■ WHAT TO WORK ON
Your copy should match the records below word for word and contain no pictures.

++++ RECORDS FOR PROCESSING ++++

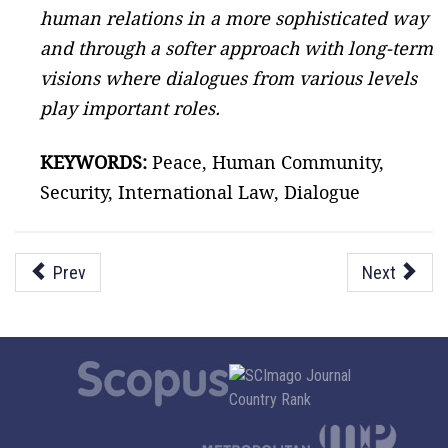
human relations in a more sophisticated way
and through a softer approach with long-term
visions where dialogues from various levels
play important roles.
KEYWORDS:
Peace, Human Community,
Security, International Law, Dialogue
Prev
Next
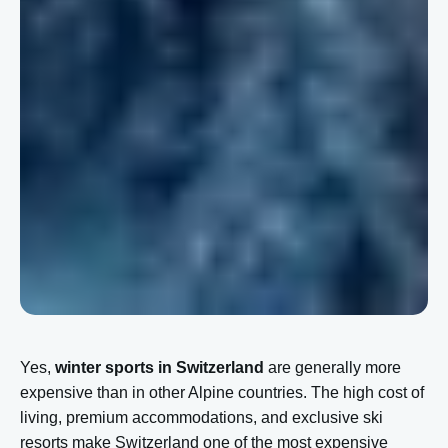
Yes,
winter sports in Switzerland
are generally more
expensive than in other Alpine countries. The high cost of
living, premium accommodations, and exclusive ski
resorts make Switzerland one of the most expensive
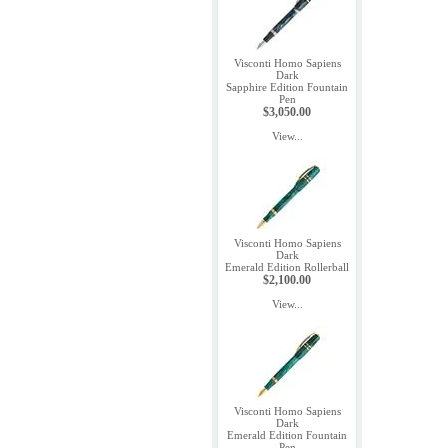
Visconti Homo Sapiens
Dark
Sapphire Edition Fountain
Pen
$3,050.00
View...
Visconti Homo Sapiens
Dark
Emerald Edition Rollerball
$2,100.00
View...
Visconti Homo Sapiens
Dark
Emerald Edition Fountain
Pen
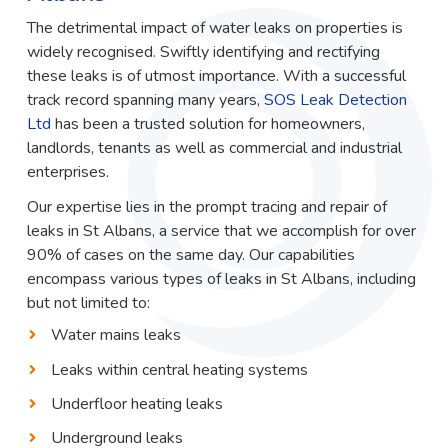
The detrimental impact of water leaks on properties is
widely recognised. Swiftly identifying and rectifying
these leaks is of utmost importance. With a successful
track record spanning many years,
SOS Leak Detection
Ltd
has been a trusted solution for homeowners,
landlords, tenants as well as commercial and industrial
enterprises.
Our expertise lies in the prompt tracing and repair of
leaks in St Albans, a service that we accomplish for over
90% of cases on the same day. Our capabilities
encompass various types of leaks in St Albans, including
but not limited to:
Water mains leaks
Leaks within central heating systems
Underfloor heating leaks
Underground leaks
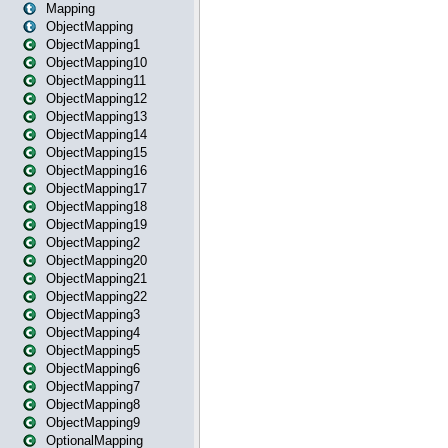
Mapping
ObjectMapping
ObjectMapping1
ObjectMapping10
ObjectMapping11
ObjectMapping12
ObjectMapping13
ObjectMapping14
ObjectMapping15
ObjectMapping16
ObjectMapping17
ObjectMapping18
ObjectMapping19
ObjectMapping2
ObjectMapping20
ObjectMapping21
ObjectMapping22
ObjectMapping3
ObjectMapping4
ObjectMapping5
ObjectMapping6
ObjectMapping7
ObjectMapping8
ObjectMapping9
OptionalMapping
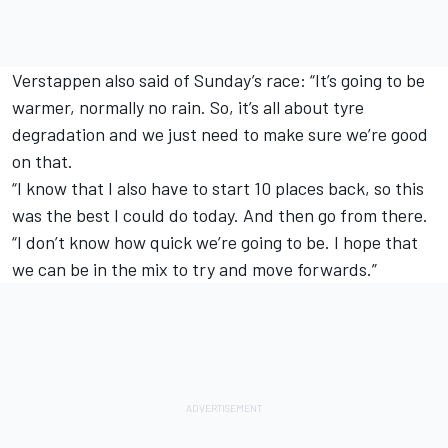
Verstappen also said of Sunday’s race: “It’s going to be
warmer, normally no rain. So, it’s all about tyre
degradation and we just need to make sure we’re good
on that.
“I know that I also have to start 10 places back, so this
was the best I could do today. And then go from there.
“I don’t know how quick we’re going to be. I hope that
we can be in the mix to try and move forwards.”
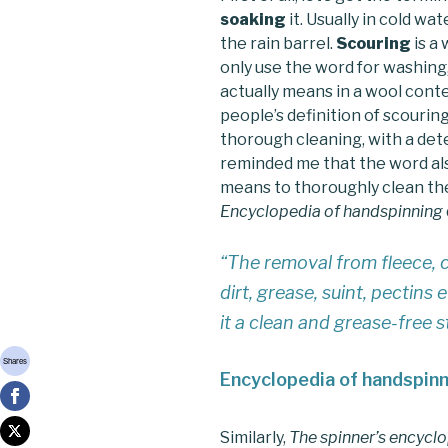
soaking
it. Usually in cold wa
the rain barrel.
Scouring
is a 
only use the word for washing,
actually means in a wool conte
people’s definition of scourin
thorough cleaning, with a de
reminded me that the word als
means to thoroughly clean the
Encyclopedia of handspinning
“The removal from fleece, c
dirt, grease, suint, pectins
it a clean and grease-free 
Shares
Encyclopedia of handspin
Similarly,
The spinner’s encycl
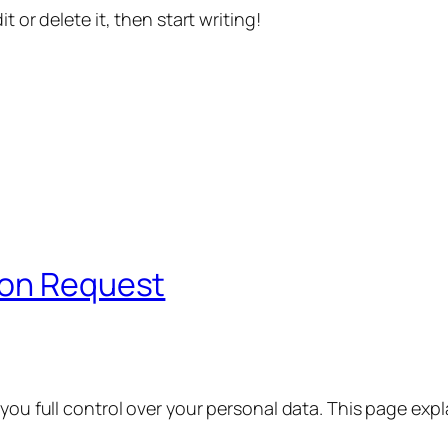
t or delete it, then start writing!
ion Request
 you full control over your personal data. This page exp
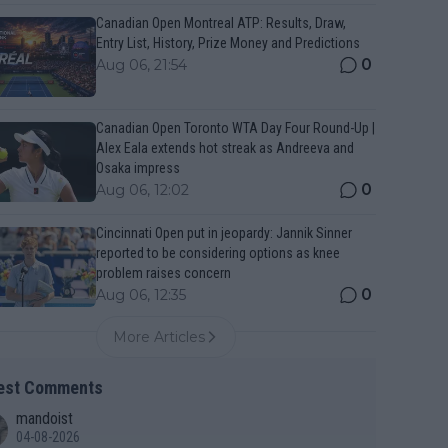
Canadian Open Montreal ATP: Results, Draw,
Entry List, History, Prize Money and Predictions
0
Aug 06, 21:54
Canadian Open Toronto WTA Day Four Round-Up |
Alex Eala extends hot streak as Andreeva and
Osaka impress
0
Aug 06, 12:02
Cincinnati Open put in jeopardy: Jannik Sinner
reported to be considering options as knee
problem raises concern
0
Aug 06, 12:35
More Articles
est Comments
mandoist
04-08-2026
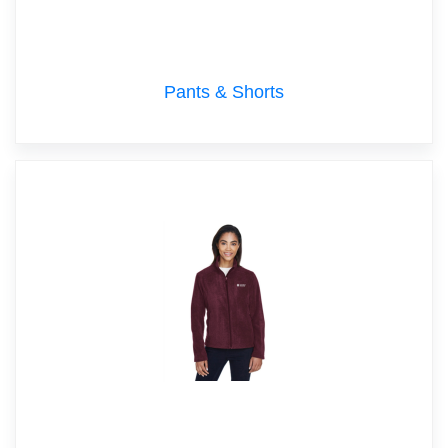
Pants & Shorts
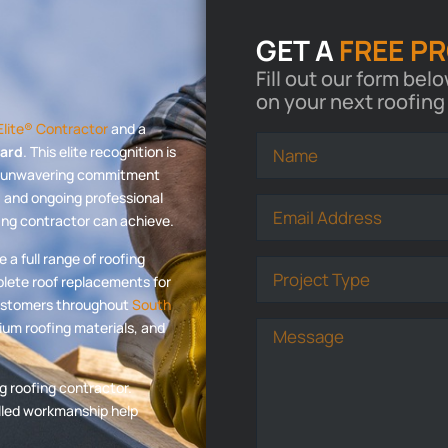
GET A
FREE P
Fill out our form bel
on your next roofing
lite® Contractor
and a
ward
. This elite recognition is
an unwavering commitment
n, and ongoing professional
fing contractor can achieve.
a full range of roofing
plete roof replacements for
customers throughout
South
um roofing materials, and
g roofing contractor.
illed workmanship help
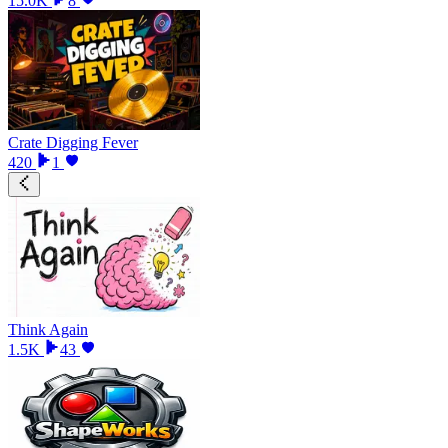
15.0K
8
Crate Digging Fever
420
1
Think Again
1.5K
43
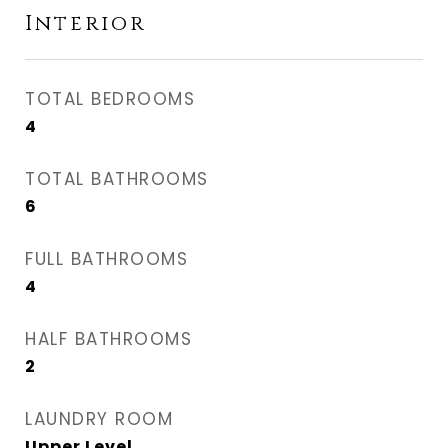
Interior
TOTAL BEDROOMS
4
TOTAL BATHROOMS
6
FULL BATHROOMS
4
HALF BATHROOMS
2
LAUNDRY ROOM
Upper Level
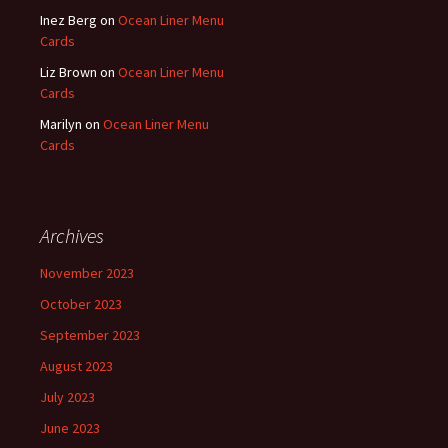
Inez Berg
on
Ocean Liner Menu
Cards
Liz Brown
on
Ocean Liner Menu
Cards
Marilyn
on
Ocean Liner Menu
Cards
Archives
November 2023
October 2023
September 2023
August 2023
July 2023
June 2023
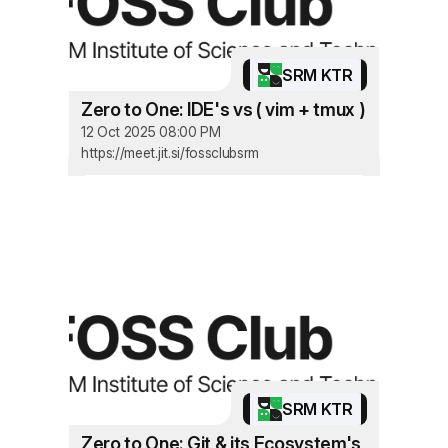
SRM KTR
Zero to One: IDE's vs ( vim + tmux )
12 Oct 2025 08:00 PM
https://meet.jit.si/fossclubsrm
SRM KTR
Zero to One: Git & its Ecosystem's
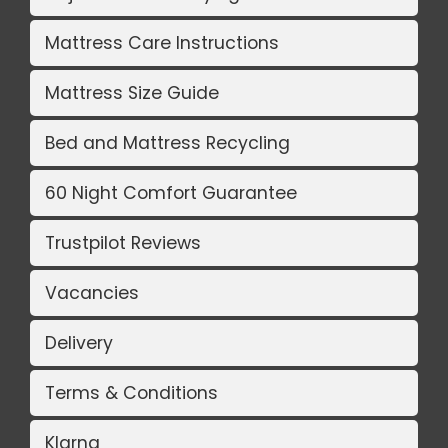
Mattress Care Instructions
Mattress Size Guide
Bed and Mattress Recycling
60 Night Comfort Guarantee
Trustpilot Reviews
Vacancies
Delivery
Terms & Conditions
Klarna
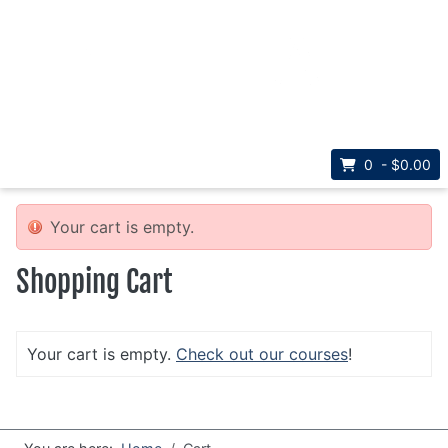
Select your la
Visit Université Sainte-Anne
Français
0 - $0.00
Your cart is empty.
Shopping Cart
Your cart is empty.
Check out our courses
!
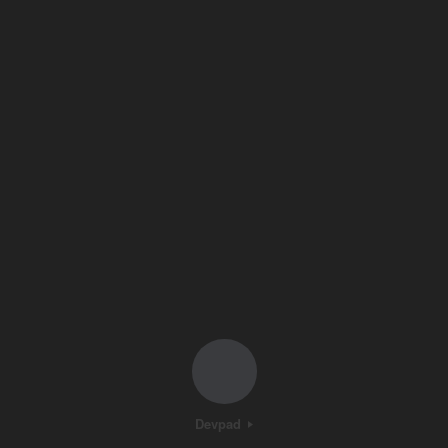
Devpad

++++

■ REPLY TO THE EXERCISE
human relations in a more sophisticated way
and through a softer approach with long-term
visions where dialogues from various levels
play important roles.
KEYWORDS:
Peace, Human Community,
Security, International Law, Dialogue
Prev
Next
Yes,
winter sports in Switzerland
are generally more
expensive than in other Alpine countries. The high cost of
living, premium accommodations, and exclusive ski
resorts make Switzerland one of the most expensive
Visconti Homo Sapiens
Dark
Sapphire Edition Fountain
Pen
$3,050.00
View...
Visconti Homo Sapiens
Dark
Emerald Edition Rollerball
$2,100.00
View...
Visconti Homo Sapiens
Dark
Emerald Edition Fountain
Pen
The detrimental impact of water leaks on properties is
widely recognised. Swiftly identifying and rectifying
these leaks is of utmost importance. With a successful
track record spanning many years,
SOS Leak Detection
Ltd
has been a trusted solution for homeowners,
landlords, tenants as well as commercial and industrial
enterprises.
Our expertise lies in the prompt tracing and repair of
leaks in St Albans, a service that we accomplish for over
90% of cases on the same day. Our capabilities
encompass various types of leaks in St Albans, including
but not limited to:
Water mains leaks
Leaks within central heating systems
Underfloor heating leaks
Underground leaks
Mapping
ObjectMapping
ObjectMapping1
ObjectMapping10
ObjectMapping11
ObjectMapping12
ObjectMapping13
ObjectMapping14
ObjectMapping15
ObjectMapping16
ObjectMapping17
ObjectMapping18
ObjectMapping19
ObjectMapping2
ObjectMapping20
ObjectMapping21
ObjectMapping22
ObjectMapping3
ObjectMapping4
ObjectMapping5
ObjectMapping6
ObjectMapping7
ObjectMapping8
ObjectMapping9
OptionalMapping
Verstappen also said of Sunday’s race: “It’s going to be
warmer, normally no rain. So, it’s all about tyre
degradation and we just need to make sure we’re good
on that.
“I know that I also have to start 10 places back, so this
was the best I could do today. And then go from there.
“I don’t know how quick we’re going to be. I hope that
we can be in the mix to try and move forwards.”
soaking
it. Usually in cold wa
the rain barrel.
Scouring
is a 
only use the word for washing,
actually means in a wool conte
people’s definition of scourin
thorough cleaning, with a de
reminded me that the word als
means to thoroughly clean the
Encyclopedia of handspinning
“The removal from fleece, c
dirt, grease, suint, pectins
it a clean and grease-free 
Shares
Encyclopedia of handspin
Similarly,
The spinner’s encycl
t or delete it, then start writing!
ion Request
 you full control over your personal data. This page exp
Canadian Open Montreal ATP: Results, Draw,
Entry List, History, Prize Money and Predictions
0
Aug 06, 21:54
Canadian Open Toronto WTA Day Four Round-Up |
Alex Eala extends hot streak as Andreeva and
Osaka impress
0
Aug 06, 12:02
Cincinnati Open put in jeopardy: Jannik Sinner
reported to be considering options as knee
problem raises concern
0
Aug 06, 12:35
More Articles
est Comments
mandoist
04-08-2026
Pants & Shorts
GET A
FREE P
Fill out our form bel
on your next roofing
lite® Contractor
and a
ward
. This elite recognition is
an unwavering commitment
n, and ongoing professional
fing contractor can achieve.
a full range of roofing
plete roof replacements for
customers throughout
South
um roofing materials, and
g roofing contractor.
illed workmanship help
15.0K
8
Crate Digging Fever
420
1
Think Again
1.5K
43
Interior
TOTAL BEDROOMS
4
TOTAL BATHROOMS
6
FULL BATHROOMS
4
HALF BATHROOMS
2
LAUNDRY ROOM
Upper Level
Inez Berg
on
Ocean Liner Menu
Cards
Liz Brown
on
Ocean Liner Menu
Cards
Marilyn
on
Ocean Liner Menu
Cards
Archives
November 2023
October 2023
September 2023
August 2023
July 2023
June 2023
SRM KTR
Zero to One: IDE's vs ( vim + tmux )
12 Oct 2025 08:00 PM
https://meet.jit.si/fossclubsrm
SRM KTR
Zero to One: Git & its Ecosystem's
Mattress Care Instructions
Mattress Size Guide
Bed and Mattress Recycling
60 Night Comfort Guarantee
Trustpilot Reviews
Vacancies
Delivery
Terms & Conditions
Klarna
Select your la
Visit Université Sainte-Anne
Français
0 - $0.00
Your cart is empty.
Shopping Cart
Your cart is empty.
Check out our courses
!
Devpad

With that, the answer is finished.